AIM OF THE TASK: Beginning with the line that has "EEO Statement (143, 1579)" and ending with the line that has "Публичная оферта (212, 2320)", retype the entries below exactly, except for the pictures.

BEGIN GIVEN RECORDS

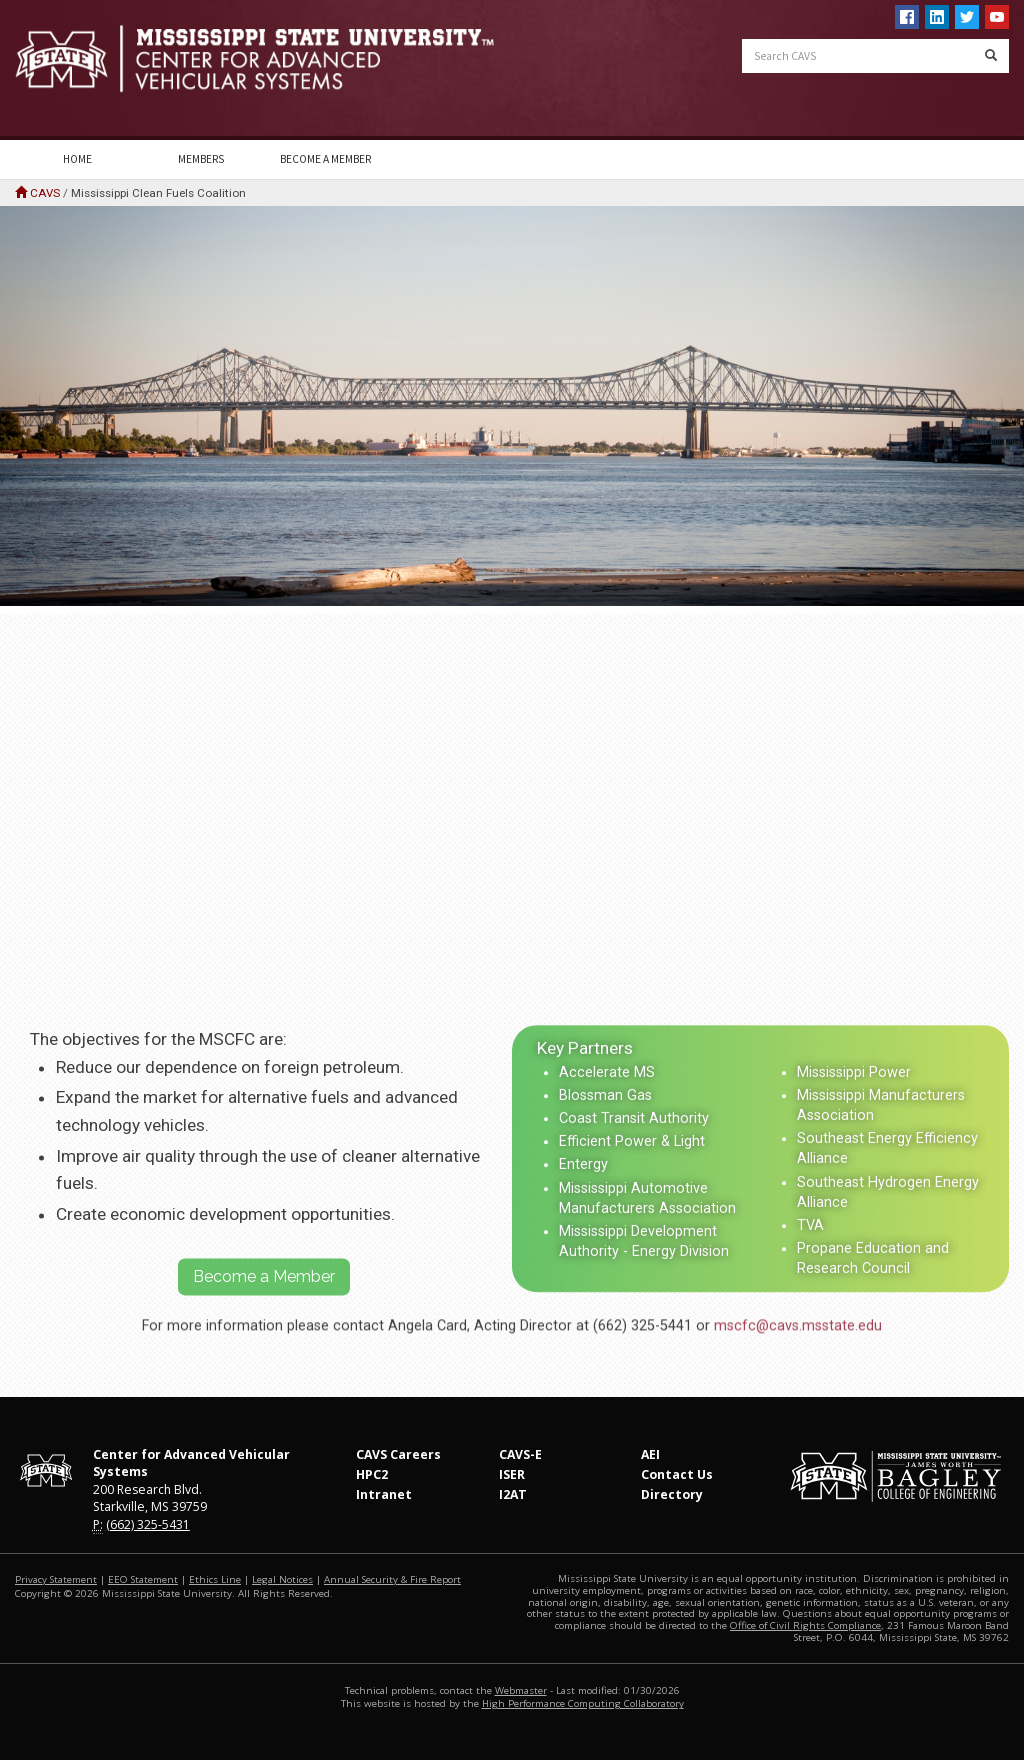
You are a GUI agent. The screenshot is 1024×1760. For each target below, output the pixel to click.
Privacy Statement (56, 1579)
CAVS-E (520, 1454)
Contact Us (677, 1474)
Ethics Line (215, 1579)
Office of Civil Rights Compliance (805, 1625)
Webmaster (521, 1690)
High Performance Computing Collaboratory (583, 1703)
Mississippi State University (65, 70)
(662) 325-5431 (148, 1524)
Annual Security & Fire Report (392, 1579)
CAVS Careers (398, 1454)
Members (201, 159)
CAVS (45, 193)
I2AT (513, 1494)
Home (77, 159)
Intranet (384, 1494)
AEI (650, 1454)
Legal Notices (282, 1579)
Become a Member (325, 159)
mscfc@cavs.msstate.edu (798, 1360)
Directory (672, 1494)
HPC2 (372, 1474)
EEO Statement (143, 1579)
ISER (512, 1474)
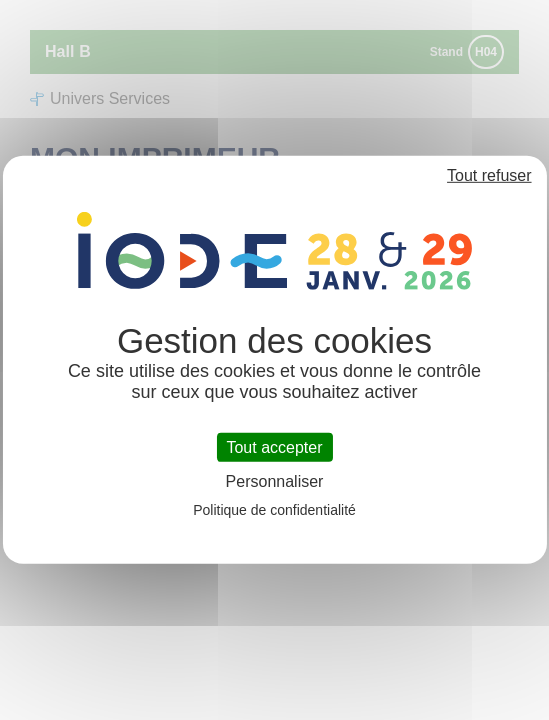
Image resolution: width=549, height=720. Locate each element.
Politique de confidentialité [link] (274, 510)
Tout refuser (489, 175)
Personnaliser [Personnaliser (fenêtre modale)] (275, 481)
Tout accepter (274, 447)
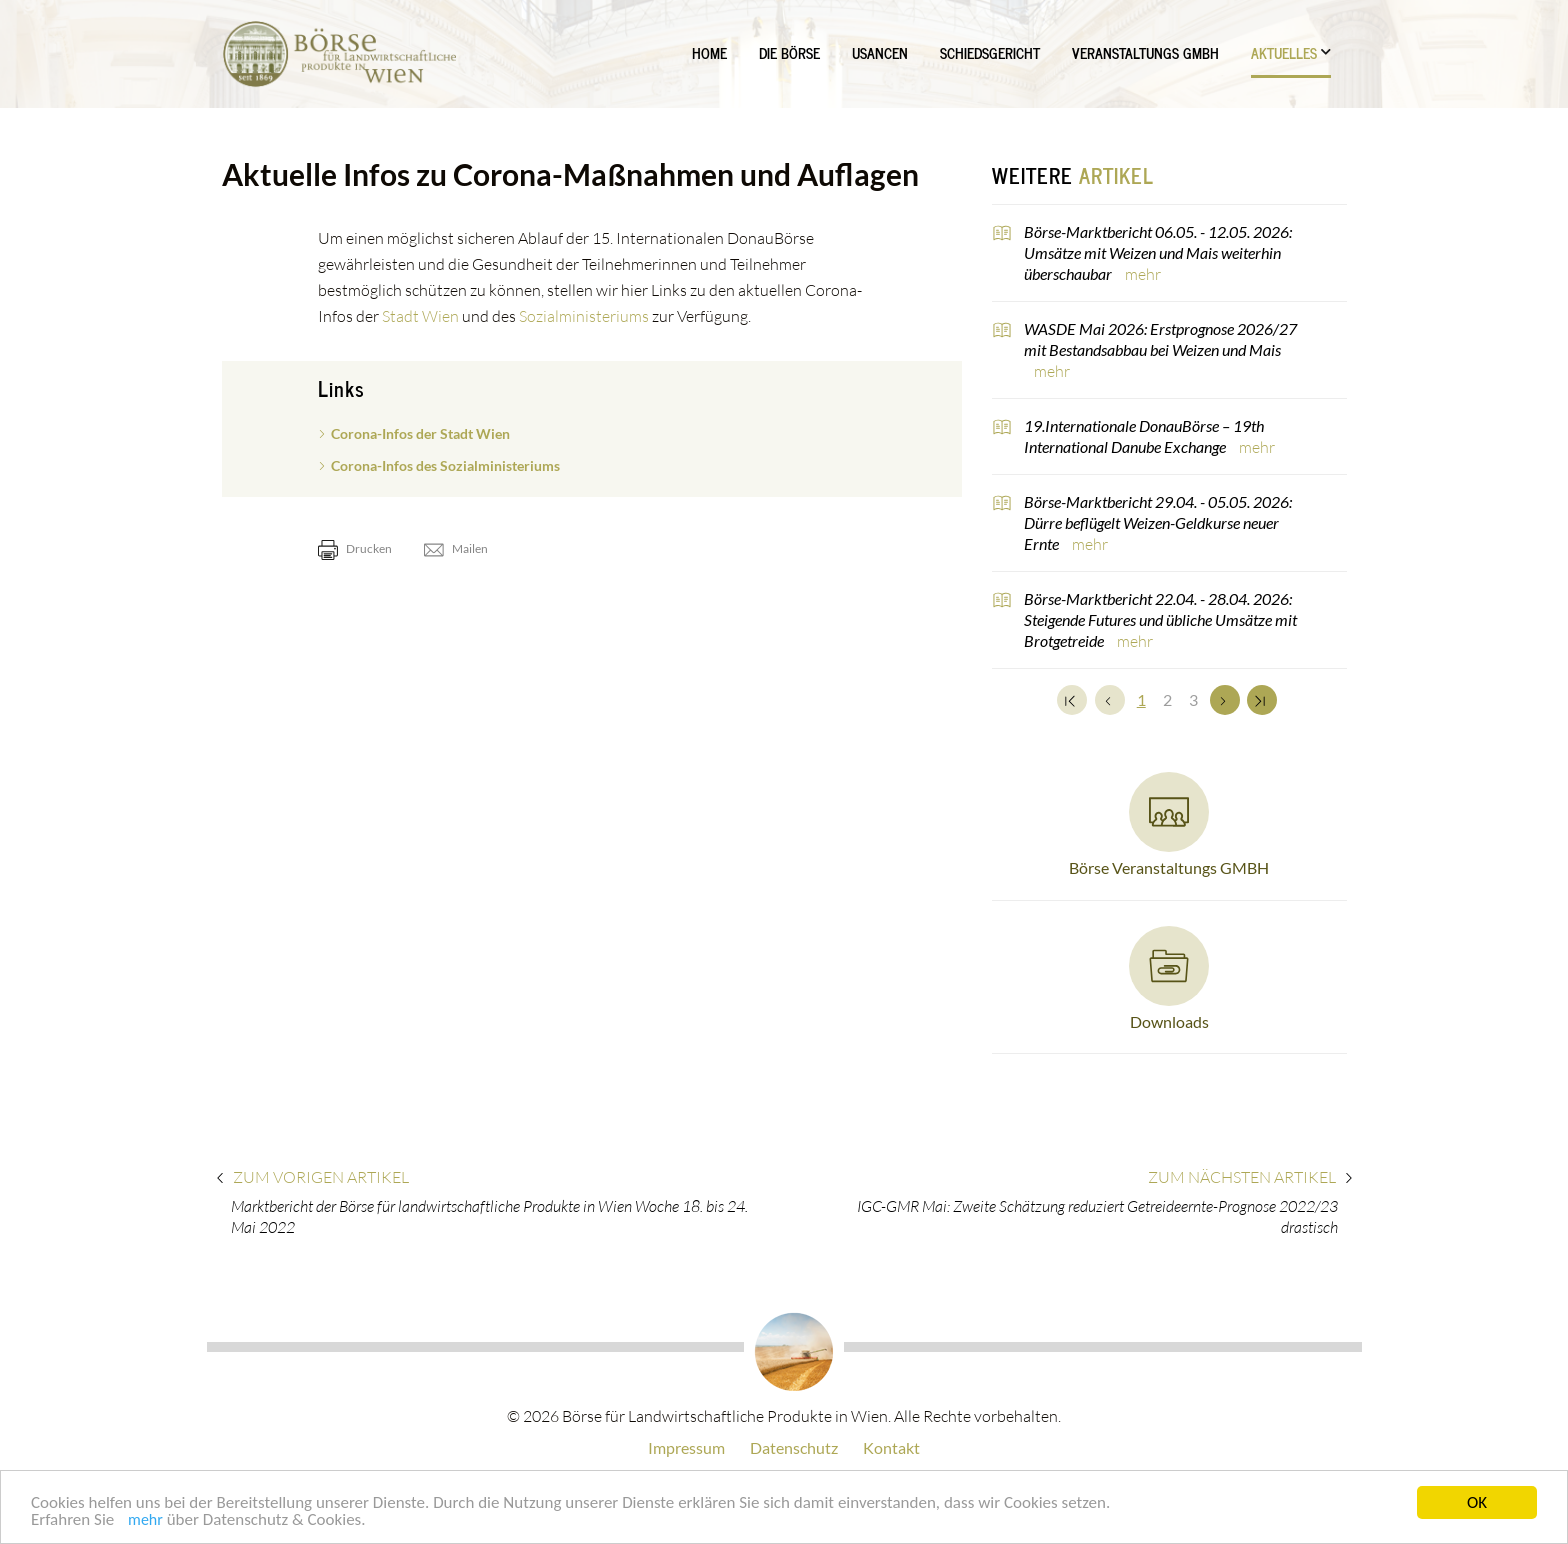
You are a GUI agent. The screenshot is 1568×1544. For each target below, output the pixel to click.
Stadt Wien (420, 316)
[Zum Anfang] (1072, 700)
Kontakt (891, 1447)
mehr (145, 1521)
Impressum (686, 1447)
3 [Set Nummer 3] (1193, 699)
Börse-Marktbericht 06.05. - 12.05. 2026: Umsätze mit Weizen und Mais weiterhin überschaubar (1158, 252)
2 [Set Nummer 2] (1167, 699)
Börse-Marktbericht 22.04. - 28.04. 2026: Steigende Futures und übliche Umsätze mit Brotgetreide (1160, 619)
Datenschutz (794, 1447)
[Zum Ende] (1262, 700)
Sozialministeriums (584, 316)
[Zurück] (1110, 700)
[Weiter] (1225, 700)
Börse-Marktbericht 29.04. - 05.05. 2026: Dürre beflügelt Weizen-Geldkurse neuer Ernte (1158, 522)
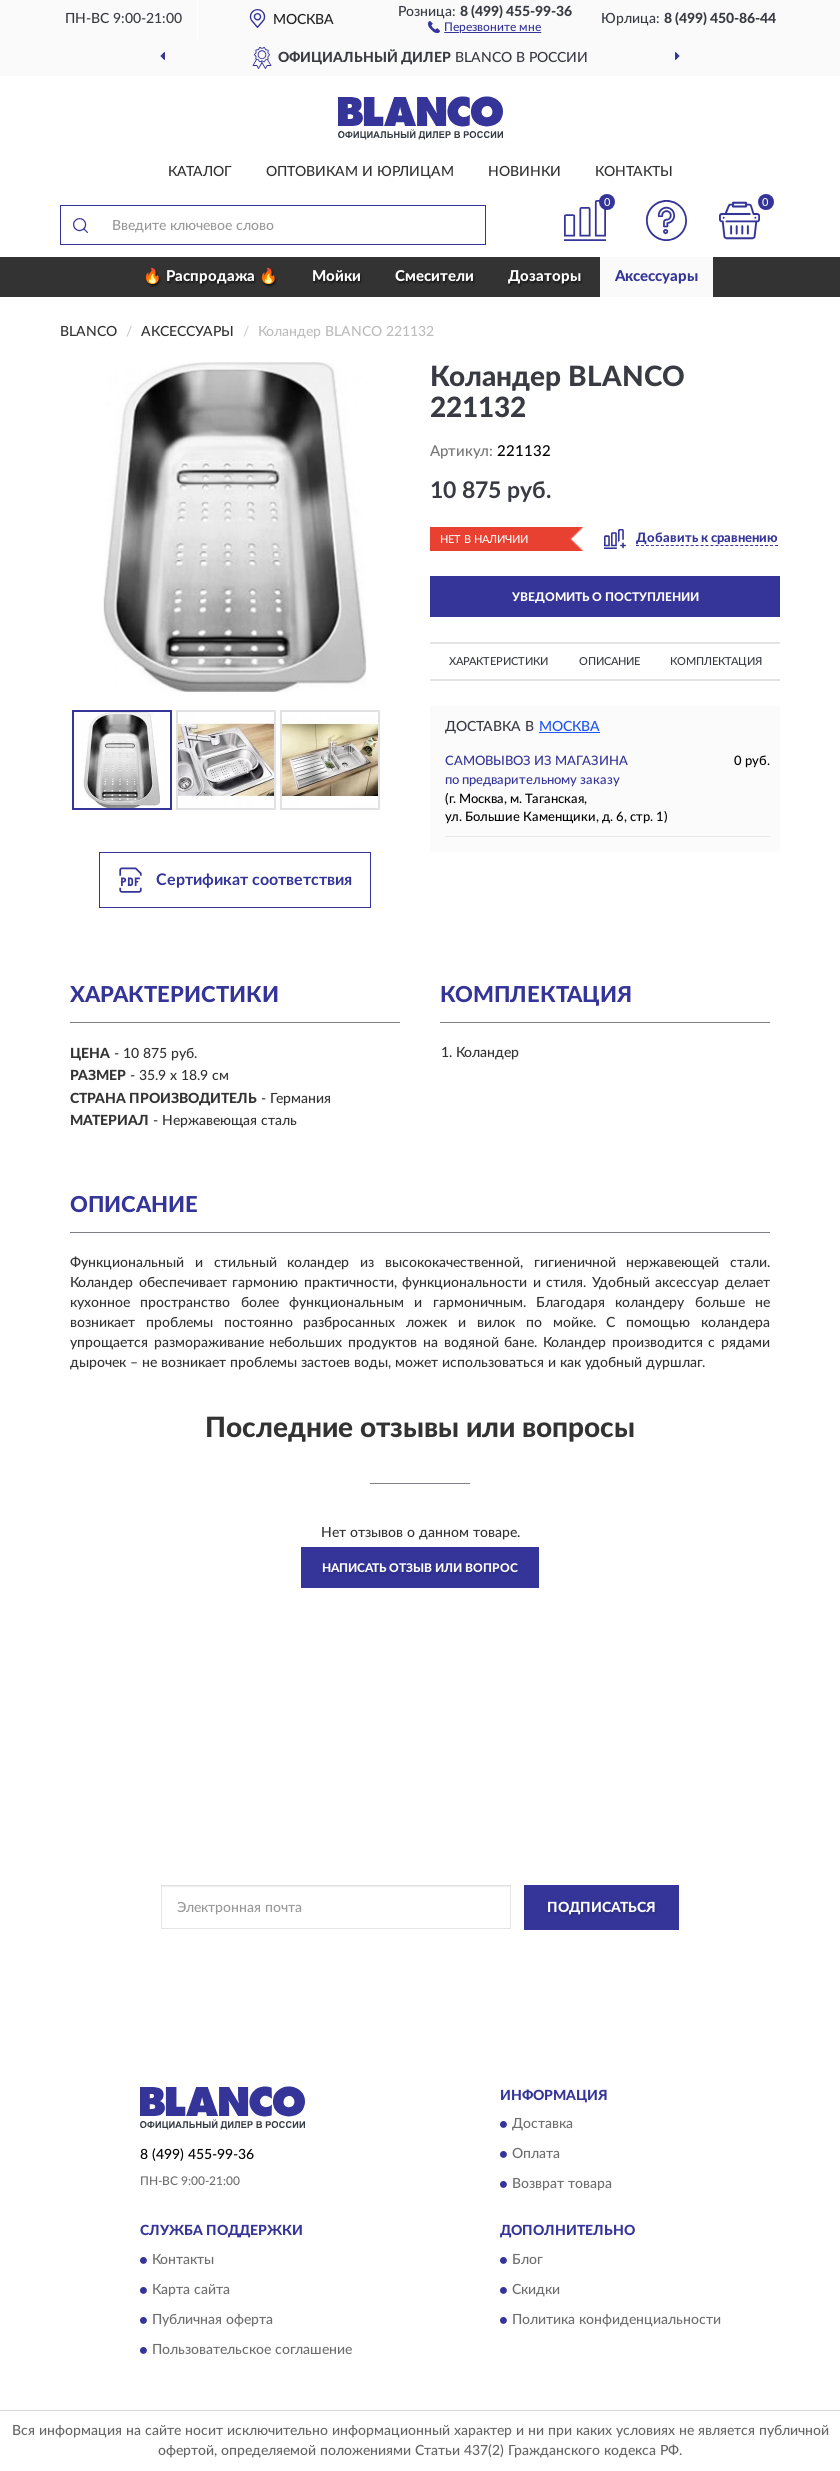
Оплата (536, 2155)
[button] (484, 26)
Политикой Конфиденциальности (518, 1953)
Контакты (634, 172)
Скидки (536, 2290)
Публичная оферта (212, 2320)
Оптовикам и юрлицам (360, 172)
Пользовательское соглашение (252, 2350)
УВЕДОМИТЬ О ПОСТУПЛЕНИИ (605, 597)
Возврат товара (562, 2185)
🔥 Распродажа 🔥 (210, 276)
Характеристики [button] (498, 661)
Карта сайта (191, 2290)
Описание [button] (609, 661)
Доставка (542, 2125)
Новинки (524, 172)
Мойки (336, 276)
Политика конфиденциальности (616, 2320)
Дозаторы (544, 276)
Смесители (434, 276)
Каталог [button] (200, 172)
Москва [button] (569, 727)
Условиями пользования (399, 1970)
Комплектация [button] (716, 661)
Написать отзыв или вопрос (420, 1568)
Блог (527, 2260)
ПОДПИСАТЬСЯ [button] (601, 1908)
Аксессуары (656, 276)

END GIVEN RECORDS

RESPONSE BOX:
EEO Statement (143, 1579)
ISER (512, 1474)
Image resolution: width=549, height=720. Locate each element.
Politique de confidentialité [link] (274, 510)
Tout refuser (489, 175)
Personnaliser [Personnaliser (fenêtre modale)] (275, 481)
Tout accepter (274, 447)
You are a GUI agent. The screenshot is 1568×1544. For each target below, output the pixel to click.
Stadt Wien (420, 316)
[Zum Anfang] (1072, 700)
Kontakt (891, 1447)
mehr (145, 1521)
Impressum (686, 1447)
3 [Set Nummer 3] (1193, 699)
Börse-Marktbericht 06.05. - 12.05. 2026: Umsätze mit Weizen und Mais weiterhin überschaubar (1158, 252)
2 [Set Nummer 2] (1167, 699)
Börse-Marktbericht 22.04. - 28.04. 2026: Steigende Futures und übliche Umsätze mit Brotgetreide (1160, 619)
Datenschutz (794, 1447)
[Zum Ende] (1262, 700)
Sozialministeriums (584, 316)
[Zurück] (1110, 700)
[Weiter] (1225, 700)
Börse-Marktbericht 29.04. - 05.05. 2026: Dürre beflügelt Weizen-Geldkurse neuer Ernte (1158, 522)
Оплата (536, 2155)
[button] (484, 26)
Политикой Конфиденциальности (518, 1953)
Контакты (634, 172)
Скидки (536, 2290)
Публичная оферта (212, 2320)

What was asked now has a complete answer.